For some time I have tried to build multivariate models based on WishartBartlett or LKJ priors, first in PyMC3 and more recently in PyMC5, and it has never really worked. It is always so slow that it is in practice completely unrealistic.
The only decent results I got were from marginalising the covariance matrix, therefore writing some StudentT-based custom distribution. Then it is very unstable and quite a bit more expensive than uncorrelated models, but at least doable.
I only tried on a small local machine with 96 cores. But a priori I shouldn’t have to use my Tier-0 supercomputing budget for such a simple problem. So I am wondering whether I missed something.
Here I build some minimalist example, which I would have expected to run fine on any laptop:
Here my synthetic data:
ncfg = 1009
platlength = 3
true_cov = np.array([[.8, .3, .1],
[.3, .4, .1],
[.1, .1, .9]])
true_mu = np.array([0, 0, 0])
rng = np.random.RandomState(0)
Yplateau = rng.multivariate_normal(mean=true_mu,
cov=true_cov,
size=ncfg)
print(Yplateau.shape)
Now a simple marginalised model, if I am aiming for a determination of mu but only view cov as a nuisance parameter:
marginalised_model = pm.Model()
with marginalised_model:
mu = pm.Flat("mu",initval=Yplateau.mean(axis=0),shape=platlength)

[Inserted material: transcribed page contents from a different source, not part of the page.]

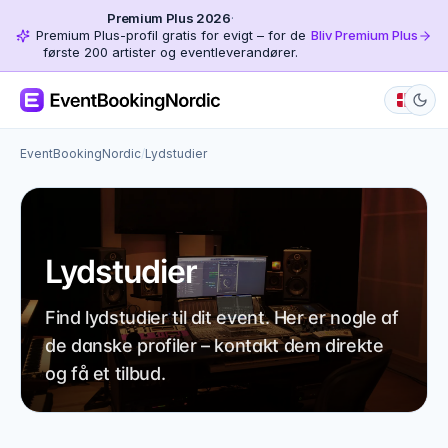
Premium Plus 2026
·
Premium Plus-profil gratis for evigt – for de
Bliv Premium Plus
første 200 artister og eventleverandører.
EventBookingNordic
/
Lydstudier
Lydstudier
Find lydstudier til dit event. Her er nogle af
de danske profiler – kontakt dem direkte
og få et tilbud.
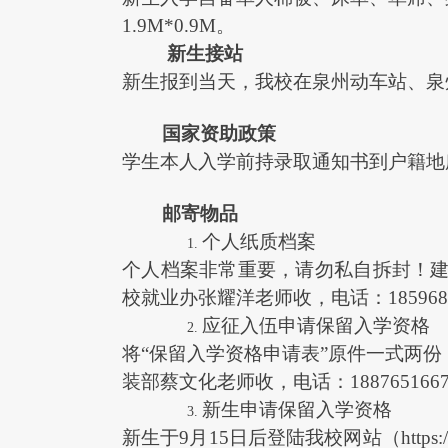
1.9M*0.9M
。
新
生
接站
新生报到当天，我校在泉州动车站、泉
国家资助政策
学生本人入学前持录取通知书到户籍地
邮寄物品
个人纸质档案
个人档案
非常重要
，请勿私自拆封！
校就业办
张耀洋老师收
，
电话：
185968
应征入伍申请保留入学资格
将
“保留入学资格申请表”原件一式两
装部蔡文化老师收
，
电话：
188765166
新生申请保留入学资格
新生于
9
月
15
日后登陆我校网站（
https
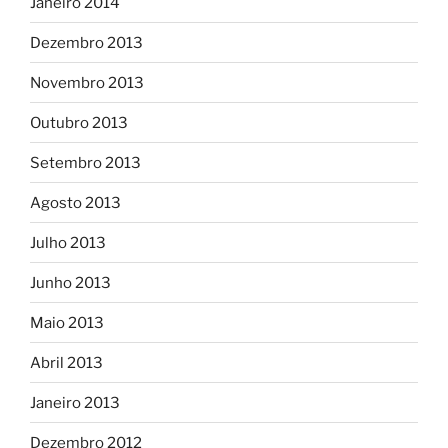
Janeiro 2014
Dezembro 2013
Novembro 2013
Outubro 2013
Setembro 2013
Agosto 2013
Julho 2013
Junho 2013
Maio 2013
Abril 2013
Janeiro 2013
Dezembro 2012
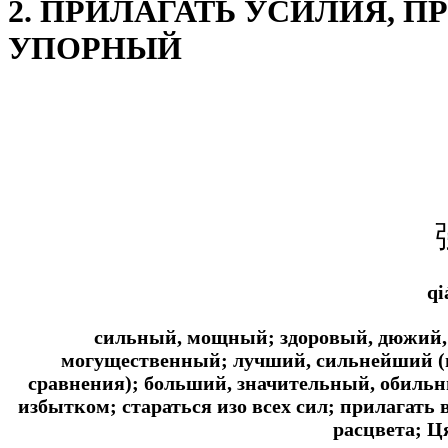
2. ПРИЛАГАТЬ УСИЛИЯ, 
УПОРНЫЙ
qi
сильный, мощный; здоровый, дюжий,
могущественный; лучший, сильнейший (в
сравнения); больший, значительный, обильн
избытком; стараться изо всех сил; прилагать 
расцвета; Ц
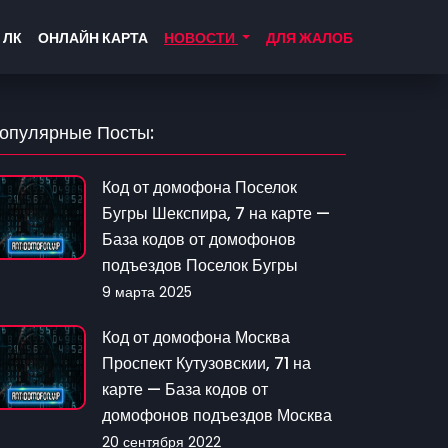
 ЛК
ОНЛАЙН КАРТА
НОВОСТИ
ДЛЯ ЖАЛОБ
опулярные Посты:
Код от домофона Поселок
Бугры Шекспира, 7 на карте —
База кодов от домофонов
подъездов Поселок Бугры
9 марта 2025
Код от домофона Москва
Проспект Кутузовскии, 71 на
карте — База кодов от
домофонов подъездов Москва
20 сентября 2022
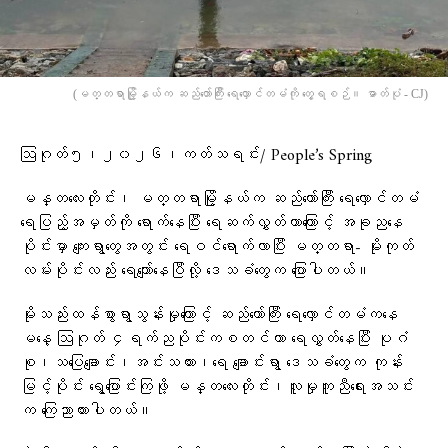
(မတ္တရာမြို့နယ်က ဆည်တော်ကြီး ရေလှောင်တမံကို တွေ့ရစဉ်။ ဓာတ်ပုံ - CJ)
ဩဂုတ်၅၊၂၀၂၆၊ကတ်သရင်း/ People’s Spring
မန္တလေးတိုင်း၊ မတ္တရာမြို့နယ်က ဆည်တော်ကြီး ရေလှောင်တမံ
ရေပြည့်အမှတ်ကို ရောက်နေပြီး ရေဆက်လွှတ်တာကြောင့် အခု‌‌ညနေ
ပိုင်းမှာ ကျေးရွာတွေအတွင်း ရေဝင်‌ရောက်လာပြီး မတ္တရာ- မိုးကုတ်
လမ်းပိုင်းလည်း ရေကျော်နေပြီလို့ ဒေသခံတွေက ပြောပါတယ်။
မိုးသည်းထန်စွာရွာသွန်းမှုကြောင့် ဆည်တော်ကြီး ရေလှောင်တမံကနေ
မနေ့ ဩဂုတ် ၄ရက်ညပိုင်းကစတင်ကာ ရေလွှတ်နေပြီး ပုဂံ
စု၊သပြေချောင်း၊အင်းသကား၊ရေ‌ ချောင်းရွာ ဒေသခံတွေက ‌‌‌‌‌‌‌‌‌‌‌‌‌‌‌‌‌‌‌‌‌‌‌‌‌ကုန်း
မြင့်ပိုင်း ရွေ့ပြောင်းကြဖို့ မန္တလေးတိုင်း၊လူမှုကူညီရေးအသင်း
က ကြေညာထားပါတယ်။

nu = pm.Exponential("nu",lam=1.0/np.sqrt(ncfg))
nup = nu + ncfg
scalep = ncfg * np.eye(platlength)
Y_obs = pm.MvStudentT("Y_obs",mu=mu,Sigma=scalep/(nup-platlength+1),nu=nup-platlength+1,
observed=Yplateau)
This samples OK, in less than one minute:
Now if I try to do basically the same but with an explicit sampling of the covariance:
wbtrivial_model = pm.Model()
with wbtrivial_model:
mu = pm.Flat("mu",initval=Yplateau.mean(axis=0),shape=platlength)
nu = pm.Exponential("nu",lam=1.0/np.sqrt(ncfg))
S = np.eye(platlength)
cov = pm.WishartBartlett('chol_cov', S, nu, is_cholesky=False, return_cholesky=False,
initval=plateaunaivecov)
Y_obs = pm.MvNormal("Y_obs",mu=mu,cov=cov,
observed=Yplateau)
then the sampler runs for hours. Just to infer a 3x3 covariance matrix!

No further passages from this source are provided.